I had stuffed our clothes into a dryer that had just been vacated by the laundry of our neighbor, the one who was six feet tall, weighed 130 pounds, and had hips like a snake. Later that evening, I carefully folded my husband’s freshly-laundered underwear and placed them in a drawer. The next morning, after less than two weeks of marriage, I had to come up with a plausible explanation for how skivvies that were four sizes too small ended up nestled neatly in my husband’s underwear drawer like some kind of undercover agent trying to blend in with his surroundings.
I put laundry room hassles behind me for the next 14 years when we moved from an apartment to a house in the suburbs of San Diego. Then we moved to Sweden.
My laundry room experiences here in Sweden, starting with our place in Sätra, included hauling dirty clothes outside through darkness and snow to the laundry room three buildings away, having my wet clothes held hostage by a mean little electronic box that controlled laundry room access as if it were guarding Fort Knox, and then, in Östermalm, schlepping laundry up and down treacherous basement stairs to a laundry room that surely must have been a dungeon at some point in the building’s history.
After all of this suffering in the name of clean clothes, I was sooo ready to have my own appliances again! But when we bought our place in Södermalm, there was just one problem: In the bathroom, in the spot where there should have been a normal-sized bathtub and a washer/dryer unit, there was a white abomination plugged into the very outlet where the washer and dryer should be: A humongous, six-jet jacuzzi tub. I think that’s what sold the place for KA. I, on the other hand, was not amused.
“As soon as we move in, that thing’s moving out as soon as possible!” I proclaimed.
“Aw, come on! At least try it out before you decide to chuck it. Didn’t you check out the laundry room here? It’s really nice—it’s in the same building, no stairs, no crazy access routines. . .”
“No more laundry rooms! I’m getting my own washer and dryer as soon as we can swing it after we fix the place up and that’s final!”
And with that, the subject was put to rest as we fixed and freshened and furnitured. In the meantime, my laundry room luck didn’t change. During my first visit, I misread the sign-up board and took someone else’s time, which is the last capital offense left here in Sweden.

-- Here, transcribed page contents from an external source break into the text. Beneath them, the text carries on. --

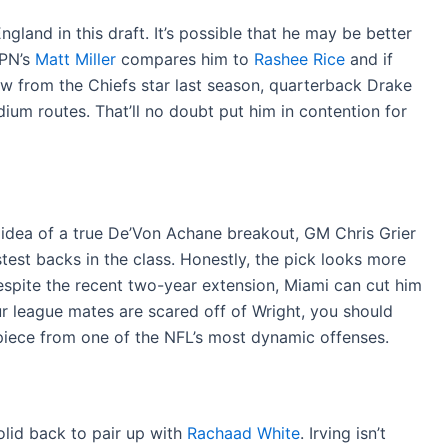
land in this draft. It’s possible that he may be better
SPN’s
Matt Miller
compares him to
Rashee Rice
and if
aw from the Chiefs star last season, quarterback Drake
ium routes. That’ll no doubt put him in contention for
 idea of a true De’Von Achane breakout, GM Chris Grier
test backs in the class. Honestly, the pick looks more
espite the recent two-year extension, Miami can cut him
ur league mates are scared off of Wright, you should
piece from one of the NFL’s most dynamic offenses.
lid back to pair up with
Rachaad White
. Irving isn’t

I then managed to get my key stuck in the door and had to stand there while every male in the building walked by and tried to pull it out with their bare hands as if they were Arthur pulling the sword out of the stone. The women were smart enough to know that wouldn’t work and didn’t even try. KA ended the ridiculous drama with some pliers. On the upside, I met most of my neighbors that evening. On the downside, they learned that I’m inept. These little debaucles only made my resolve to jilt the Jacuzzi even stronger.
That explains why during the entire two months that elapsed while we fixed up our apartment, I refused to try it out, no matter how tired and sore my muscles were after a day of scraping off wall paper, painting, sanding floors, or moving furniture.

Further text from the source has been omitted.